1.         It seems to me that the broad stream of the new Calvinism tends to be characterised by a desire for the glory of God.  In this sense, I do not think one can legitimately deny that this is a Reformed resurgence.  There is an evident, open, sincere aim at the glory of God in all things, and I think that God is much glorified in many ways by the words and works of many of my new Calvinist brothers and sisters, and I rejoice at it.

2.         It seems to me that the broad stream of the new Calvinism tends to be characterised by deep-rooted spiritual joy.  This may be one of the reasons why it is so attractive to so many, perhaps especially to those from more conservative Reformed circles who feel that this is one of the things that has been lacking in their spiritual experience.  It flows, no doubt, in large part from the emphasis on the grace of God (see below) and it may flow into some of its more exuberant expressions of worship.  Again, the public face of the new Calvinism is one in which men and women with their hearts made clean through the blood of the Lamb rejoice in their so-great salvation.

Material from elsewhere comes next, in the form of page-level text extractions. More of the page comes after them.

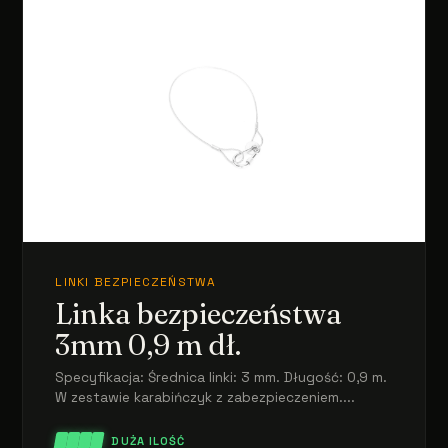
LINKI BEZPIECZEŃSTWA
Linka bezpieczeństwa
3mm 0,9 m dł.
Specyfikacja: Średnica linki: 3 mm. Długość: 0,9 m.
W zestawie karabińczyk z zabezpieczeniem....
DUŻA ILOŚĆ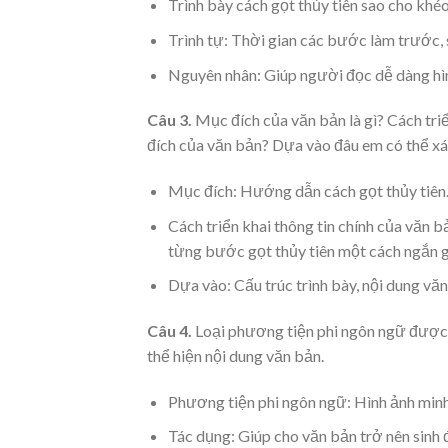
Trình bày cách gọt thủy tiên sao cho khéo
Trình tự: Thời gian các bước làm trước, 
Nguyên nhân: Giúp người đọc dễ dàng hì
Câu 3.
Mục đích của văn bản là gì? Cách tri
đích của văn bản? Dựa vào đâu em có thể xá
Mục đích: Hướng dẫn cách gọt thủy tiên
Cách triển khai thông tin chính của văn b
từng bước gọt thủy tiên một cách ngắn gọ
Dựa vào: Cấu trúc trình bày, nội dung văn
Câu 4.
Loại phương tiện phi ngôn ngữ được s
thể hiện nội dung văn bản.
Phương tiện phi ngôn ngữ: Hình ảnh minh
Tác dụng: Giúp cho văn bản trở nên sinh 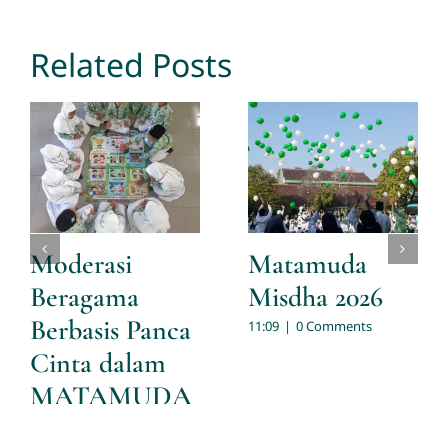
Related Posts
Moderasi
Matamuda
Beragama
Misdha 2026
Berbasis Panca
11:09
|
0 Comments
Cinta dalam
MATAMUDA
MIS Darul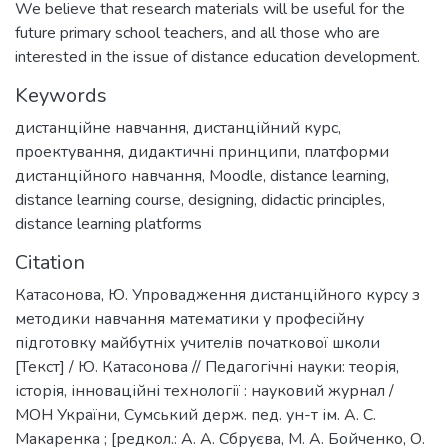
We believe that research materials will be useful for the
future primary school teachers, and all those who are
interested in the issue of distance education development.
Keywords
дистанційне навчання
,
дистанційний курс
,
проектування
,
дидактичні принципи
,
платформи
дистанційного навчання
,
Moodle
,
distance learning
,
distance learning course
,
designing
,
didactic principles
,
distance learning platforms
Citation
Катасонова, Ю. Упровадження дистанційного курсу з
методики навчання математики у професійну
підготовку майбутніх учителів початкової школи
[Текст] / Ю. Катасонова // Педагогічні науки: теорія,
історія, інноваційні технології : науковий журнал /
МОН України, Сумський держ. пед. ун-т ім. А. С.
Макаренка ; [редкол.: А. А. Сбруєва, М. А. Бойченко, О.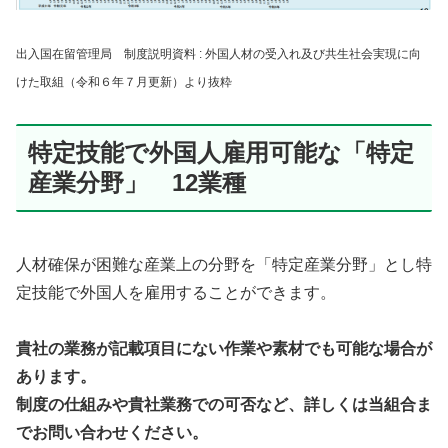
出入国在留管理局 制度説明資料 : 外国人材の受入れ及び共生社会実現に向
けた取組（令和６年７月更新）より抜粋
特定技能で外国人雇用可能な「特定
産業分野」 12業種
人材確保が困難な産業上の分野を「特定産業分野」とし特
定技能で外国人を雇用することができます。
貴社の業務が記載項目にない作業や素材でも可能な場合が
あります。
制度の仕組みや貴社業務での可否など、詳しくは当組合ま
でお問い合わせください。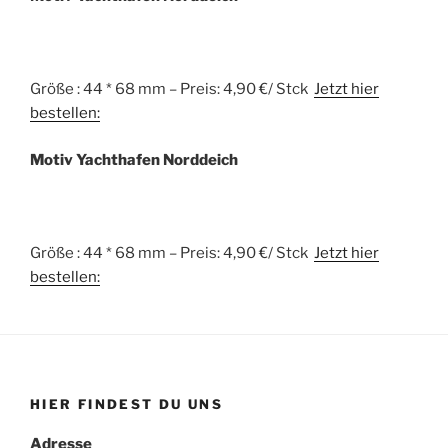
Größe : 44 * 68 mm – Preis: 4,90 €/ Stck
Jetzt hier
bestellen:
Motiv Yachthafen Norddeich
Größe : 44 * 68 mm – Preis: 4,90 €/ Stck
Jetzt hier
bestellen:
HIER FINDEST DU UNS
Adresse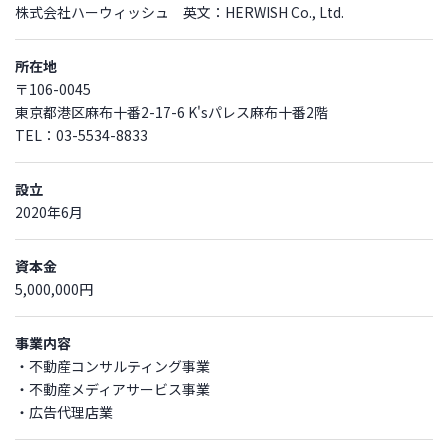
株式会社ハーウィッシュ 英文：HERWISH Co., Ltd.
所在地
〒106-0045
東京都港区麻布十番2-17-6 K'sパレス麻布十番2階
TEL：03-5534-8833
設立
2020年6月
資本金
5,000,000円
事業内容
・不動産コンサルティング事業
・不動産メディアサービス事業
・広告代理店業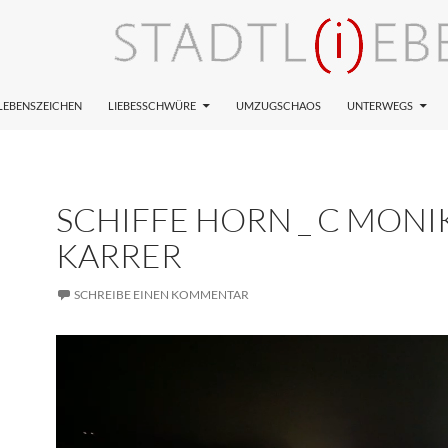
LEBENSZEICHEN
LIEBESSCHWÜRE
UMZUGSCHAOS
UNTERWEGS
SCHIFFE HORN _ C MONI
KARRER
SCHREIBE EINEN KOMMENTAR
Video-
Player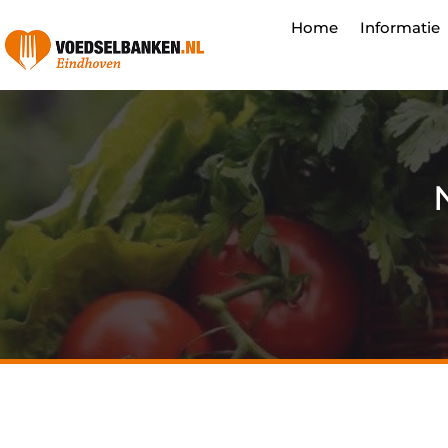
Home
Informatie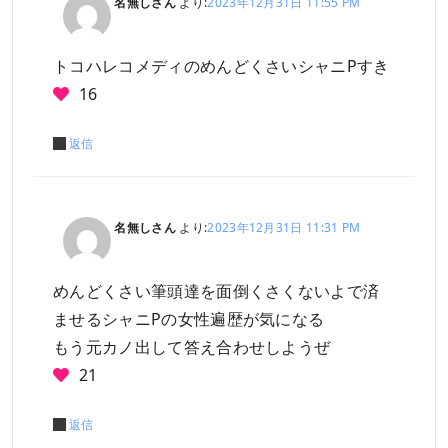
名無しさん
より:
2023年12月31日 11:55 PM
トコハレコメディのめんどくさいシャニPすき
16
返信
名無しさん
より:
2023年12月31日 11:31 PM
めんどくさい筆頭達を面倒くさくないよで済
ませるシャニPの女性遍歴が気になる
もう元カノ出して答え合わせしようぜ
21
返信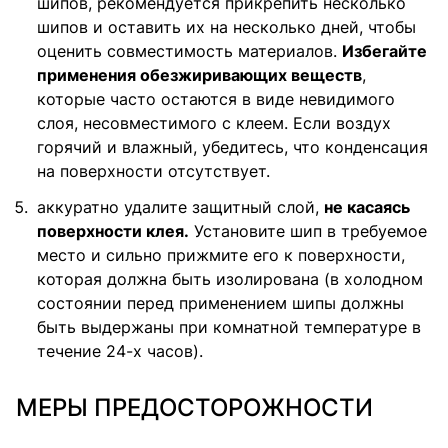
шипов, рекомендуется прикрепить несколько
шипов и оставить их на несколько дней, чтобы
оценить совместимость материалов.
Избегайте
применения обезжиривающих веществ
,
которые часто остаются в виде невидимого
слоя, несовместимого с клеем. Если воздух
горячий и влажный, убедитесь, что конденсация
на поверхности отсутствует.
аккуратно удалите защитный слой,
не касаясь
поверхности клея.
Установите шип в требуемое
место и сильно прижмите его к поверхности,
которая должна быть изолирована (в холодном
состоянии перед применением шипы должны
быть выдержаны при комнатной температуре в
течение 24-х часов).
МЕРЫ ПРЕДОСТОРОЖНОСТИ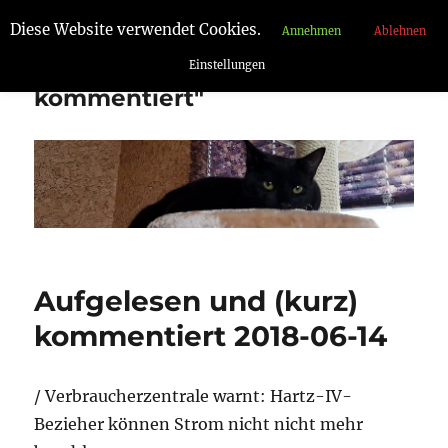
Diese Website verwendet Cookies.
Annehmen
Ablehnen
"Aufgelesen und
Einstellungen
kommentiert"
Aufgelesen und (kurz)
kommentiert 2018-06-14
/ Verbraucherzentrale warnt: Hartz-IV-
Bezieher können Strom nicht nicht mehr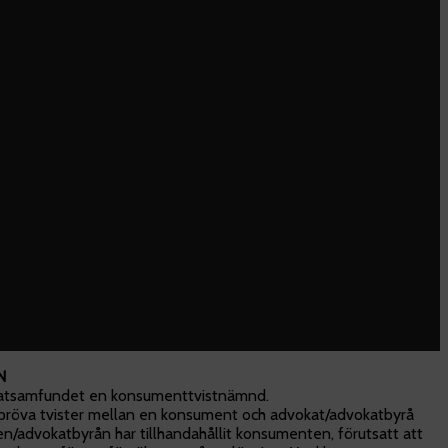
N
okatsamfundet en konsumenttvistnämnd.
röva tvister mellan en konsument och advokat/advokatbyrå
/advokatbyrån har tillhandahållit konsumenten, förutsatt att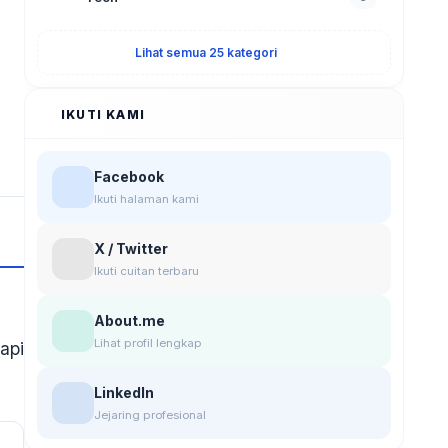
Lihat semua 25 kategori
IKUTI KAMI
Facebook
Ikuti halaman kami
X / Twitter
Ikuti cuitan terbaru
About.me
Lihat profil lengkap
api
LinkedIn
Jejaring profesional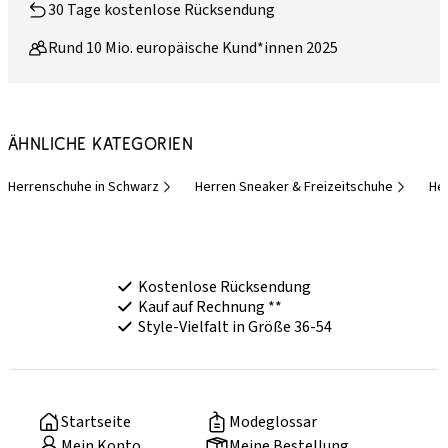
30 Tage kostenlose Rücksendung
Rund 10 Mio. europäische Kund*innen 2025
Ähnliche Kategorien
Herrenschuhe in Schwarz
Herren Sneaker & Freizeitschuhe
He
Kostenlose Rücksendung
Kauf auf Rechnung **
Style-Vielfalt in Größe 36-54
Startseite
Modeglossar
Mein Konto
Meine Bestellung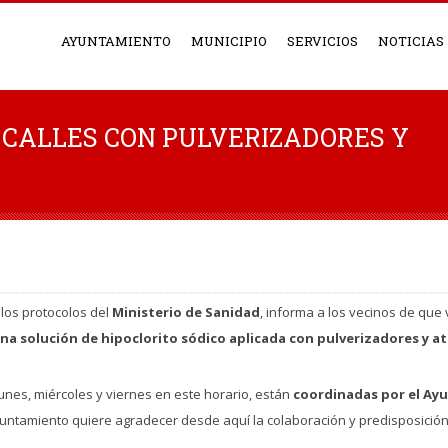
AYUNTAMIENTO
MUNICIPIO
SERVICIOS
NOTICIAS
E CALLES CON PULVERIZADORES Y
 los protocolos del
Ministerio de Sanidad
, informa a los vecinos de que
 una solución de hipoclorito sódico aplicada con pulverizadores y 
lunes, miércoles y viernes en este horario, están
coordinadas por el Ay
Ayuntamiento quiere agradecer desde aquí la colaboración y predisposición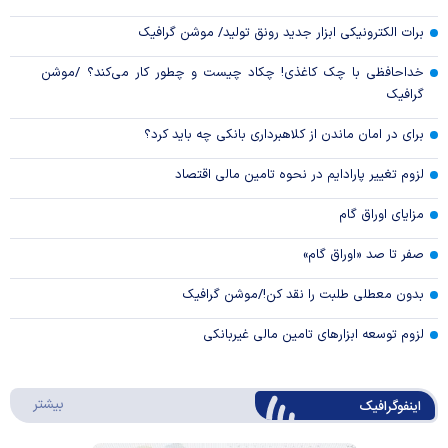
برات الکترونیکی ابزار جدید رونق تولید/ موشن گرافیک
خداحافظی با چک کاغذی! چکاد چیست و چطور کار می‌کند؟ /موشن
گرافیک
برای در امان ماندن از کلاهبرداری بانکی چه باید کرد؟
لزوم تغییر پارادایم در نحوه تامین مالی اقتصاد
مزایای اوراق گام
صفر تا صد «اوراق گام»
بدون معطلی طلبت را نقد کن!/موشن گرافیک
لزوم توسعه ابزارهای تامین مالی غیربانکی
درباره 
بیشتر
اینفوگرافیک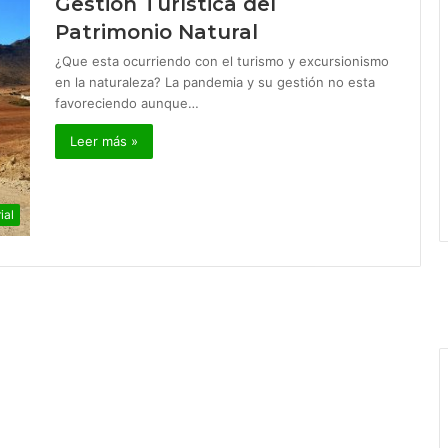
Gestión Turística del
Patrimonio Natural
¿Que esta ocurriendo con el turismo y excursionismo
en la naturaleza? La pandemia y su gestión no esta
favoreciendo aunque…
Leer más »
ial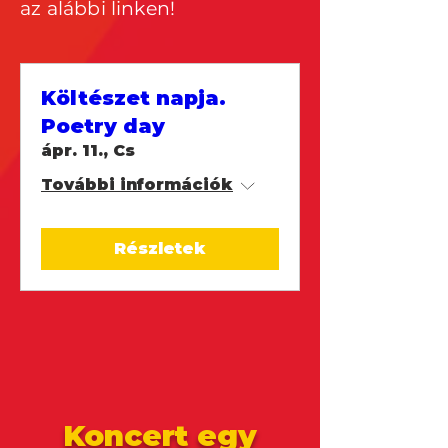
az alábbi linken!
Költészet napja.
Poetry day
ápr. 11., Cs
További információk
Részletek
Koncert egy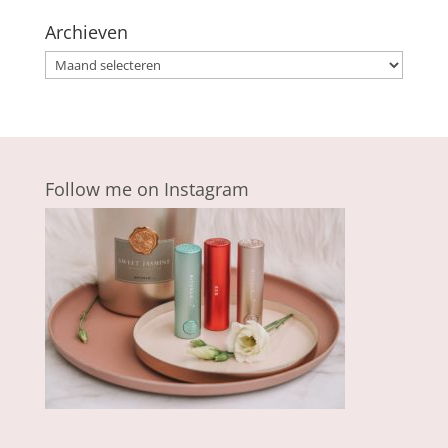
Archieven
Archieven
Follow me on Instagram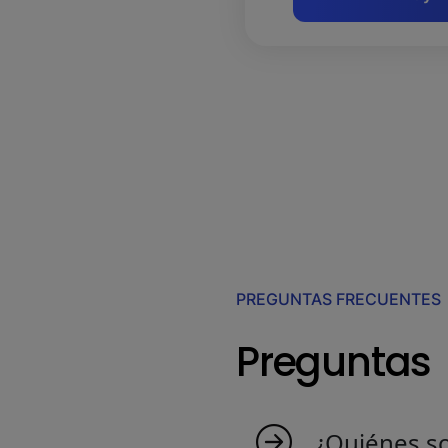
PREGUNTAS FRECUENTES
Preguntas
¿Quiénes s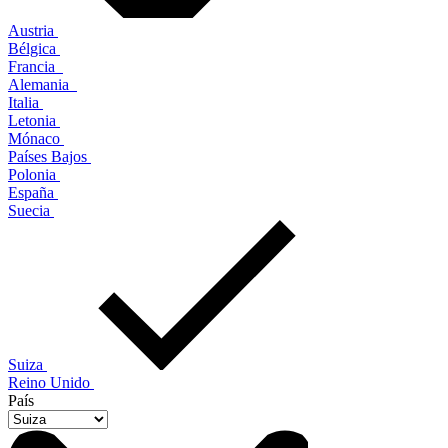
Austria
Bélgica
Francia
Alemania
Italia
Letonia
Mónaco
Países Bajos
Polonia
España
Suecia
Suiza
Reino Unido
País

3.         It seems to me that the broad stream of the new Calvinism tends to be characterised by missonal zeal.  As with any vibrant gospel movement, the desire to take the good news into all the world is central.  Evangelising.  Witnessing to Christ.  Church strengthening.  Church planting.  Church rejuvenation.  Training pastors and preachers.  There is a Scriptural readiness to overcome or ignore the boundaries too readily established in the mind and the heart and to preach the gospel to every creature, and to use as many means as possible (although the Biblical legitimacy of some might be questioned) to promote the truth, propagate the gospel, and advance the kingdom of Christ Jesus.  As the movement has advanced, neither the local nor the international elements of this have been left behind.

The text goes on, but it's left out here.